The African Union summit comes almost exactly one year after Egypt recorded the first case of COVID-19 in Africa, prompting widespread fears that member states’ weak health systems would quickly be overwhelmed.
But despite early doomsday predictions, the continent has so far been hit less hard than other regions, recording 3.5 per cent of global virus cases and 4 per cent of global deaths, according to the Africa Centres for Disease Control and Prevention (Africa CDC).
Today, though, many African countries are battling damaging second waves while straining to procure sufficient vaccine doses.
African leaders are speaking out against hoarding by rich countries at the expense of poorer ones.
“There is a vaccine nationalism on the rise, with other rich countries jumping the queue, some even pre-ordering more than they require,” said Moussa Faki Mahamat, chairman of the AU’s executive body, the African Union Commission, in a recent interview the AU posted online.
South African President Cyril Ramaphosa will deliver a pandemic response update during the closed portion of the summit Saturday, according to a draft programme seen by AFP.
Vaccine financing is also expected to be discussed, Africa CDC director John Nkengasong told a press conference this week.
– Elections and crises –
Separately, member states are due to hold internal elections to lead the restructured commission — the results of which will shape how the AU responds to the pandemic and a host of economic and security challenges.
Faki, a former prime minister of Chad, is running unopposed for a second four-year term as commission chief.
He still needs to get two-thirds of the vote, overcoming accusations — which he denies — of “a culture of sexual harassment, bribery, corruption and bullying within the commission,” the International Crisis Group wrote in a recent briefing.

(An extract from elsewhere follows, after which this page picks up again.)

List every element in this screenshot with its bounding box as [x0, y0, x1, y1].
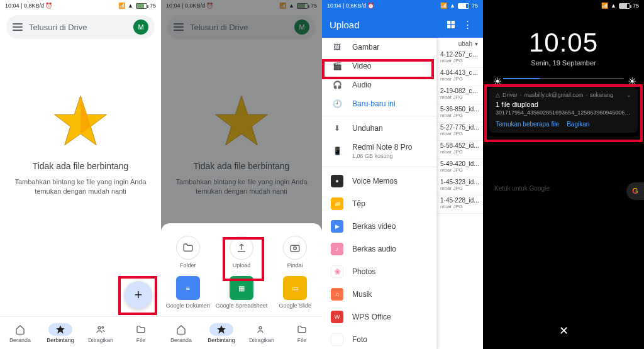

In another race, Nigerian Bankole Adeoye is favoured to head the AU’s newly-merged political affairs and peace and security departments, diplomats say, though AU rules dividing top positions among Africa’s sub-regions could lead to a surprise result.
Whoever wins could play a critical role, along with Faki, in addressing crises the AU is accused of overlooking.
There are multiple internal conflicts the AU has done little to resolve.
Its Peace and Security Council has failed to hold meetings on the conflict between government forces and anglophone separatists in Cameroon, for example, as well as rising Islamist militancy in Mozambique.
A three-month-old conflict in the AU’s host country Ethiopia, pitting Prime Minister Abiy Ahmed’s government against the former ruling party of the northern Tigray region, has proved especially sensitive.
Abiy has rejected appeals from high-level AU envoys for talks with Tigrayan leaders, sticking to his line that the conflict is a limited “law and order” operation.
This weekend’s summit comes as new US President Joe Biden vows to re-engage with multilateral institutions like the African Union.
In a video message posted Friday, Biden said his administration would engage in “sustained diplomacy, in connection with the African Union, to address conflicts that are costing lives all across the African continent.”